Authors Alliance Submits Reply Comment in Copyright Office Press Publishers’ Right Study

Posted January 12, 2022
Photo by Roman Kraft on Unsplash

Last week, Authors Alliance submitted a comment to the U.S. Copyright Office, responding to its new study about establishing a new press publishers’ right in the United States which would require news aggregators to pay licensing fees as part of their aggregation of headlines, ledes, and short phrases of news articles. Our comment, made in the second round of comments on this study, also responded to an initial round of comments from other stakeholders. Authors Alliance opposes a new press publishers’ right because it is contrary to the interests of our members and small press publications and moreover is inconsistent with longstanding principles of copyright law. 

A New Press Publishers’ Right Would Not Help Many Authors and Publishers

In our comment, we explained that Authors Alliance does not support the adoption of a new press publishers’ right. As a policy matter, making it more difficult for news aggregators to enhance the availability of news articles means that those articles will likely reach fewer readers. Authors Alliance represents the interests of authors who have among their highest goals seeing their works reach wide audiences, and takes the position that this new press publishers’ right would not serve the interests of these authors. 

While some commenters argued that news aggregation has led directly to a decline in author and publisher incomes, other commenters, such as the Copia Institute, publisher of the publication TechDirt, pointed out that news aggregation serves its interests by helping its news articles reach readers. As a small publisher, Copia’s business model depends on news aggregation to see its work make an impact, and making it harder for news aggregators to do this would thus not serve its interests. While larger publications may be able to extract licensing revenue under a new press publishers’ right, smaller publishers lose out on both licensing revenue and the wide audiences they can reach through news aggregation. And authors who publish in press publications are not a monolith: while some authors may prefer to prioritize maximizing licensing revenue from onward uses of their work, other authors, such as many of our members, instead prioritize seeing their works reach broad audiences. Reaching wide audiences can help authors accrue reputational capital and advance their careers, which are some authors’ primary goals. Authors may also themselves aggregate press publications for research and collaboration purposes, and depending on the contours of the proposed right, it could create liability for these authors.

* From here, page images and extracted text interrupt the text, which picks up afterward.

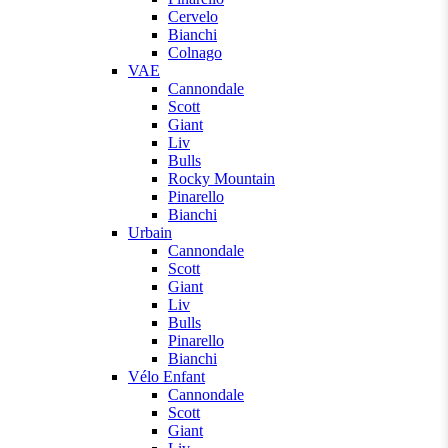
Cervelo
Bianchi
Colnago
VAE
Cannondale
Scott
Giant
Liv
Bulls
Rocky Mountain
Pinarello
Bianchi
Urbain
Cannondale
Scott
Giant
Liv
Bulls
Pinarello
Bianchi
Vélo Enfant
Cannondale
Scott
Giant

A New Press Publishers Right Would Run Afoul of Copyright Law

To make matters worse, a new press publishers’ right threatens to undermine important exceptions and limitations to copyright, like the free use of uncopyrightable subject matter such facts and ideas, and the doctrine of fair use. Yet several commenters argued that aggregating headlines and ledes should require a license and corresponding payment. This was the case despite the fact that the Copyright Office stated in its Notice of Inquiry that titles and short phrases are not protected by copyright, a longstanding principle in copyright law. In fact, the idea that reusing snippets of copyrighted works for a different purpose than the original—such as to preview news articles from different publications on a given topic—has been affirmed in numerous court cases, notably Authors Guild v. Google. Proponents of a press publishers right attempted to avoid the issue of titles and short phrases not being copyrightable by arguing for a novel “qualitative vs. quantitative” inquiry as to whether these short excerpts are subject to copyright protection. Under such a theory, if a title or short phrase is extremely creative, it should be protected. But there is no basis for such a theory in copyright law, which instead establishes that short phrases and titles are not protected—full stop.

Similarly, proponents of a new press publishers’ right skirted the issue of requiring licensing for excerpts containing predominantly facts and ideas. Facts and ideas are not protected by copyright for reasons of public policy: these types of information are instead treated as “building blocks” of knowledge, free for others to use and build on. Because snippets of news articles tend to be quite fact-heavy, a new press publishers’ right could also undermine this important principle. 

Other Arguments Against A Press Publishers’ Right

In our comment, Authors Alliance also explained that a new press publishers’ right could be unconstitutional. If it were to require mandatory licensing for information which lacks the requisite originality for copyright protection, establishing this right could be beyond Congress’ authority. Yet some commenters argued that there should be no originality requirement for protecting headlines and ledes under a new press publishers’ right, which would be an improper expansion of the scope of what copyright protects.

Furthermore, we pointed out that establishing this right could violate U.S. treaty obligations under Article 10 of the Berne Convention. Often referred to as the “fair quotation right,” this provision requires all signatory countries to permit authors “​​to make quotations from a work which has already been lawfully made available to the public, provided that their making is compatible with fair practice, and their extent does not exceed that justified by the purpose[.]” This means that mandatory licensing for short excerpts could violate this obligation. 

Other opponents of the proposed press publishers’ right presented a variety of compelling arguments that it should not be adopted. Many echoed Authors Alliance’s sentiments, and also emphasized the important First Amendment protections for the press which preserve press publishers’ and authors’ right to speak and make editorial decisions about their content. A new press publishers’ right could also stifle innovation and chill journalistic speech, requiring more legal review of headlines and ledes in order for publications to avoid legal liability.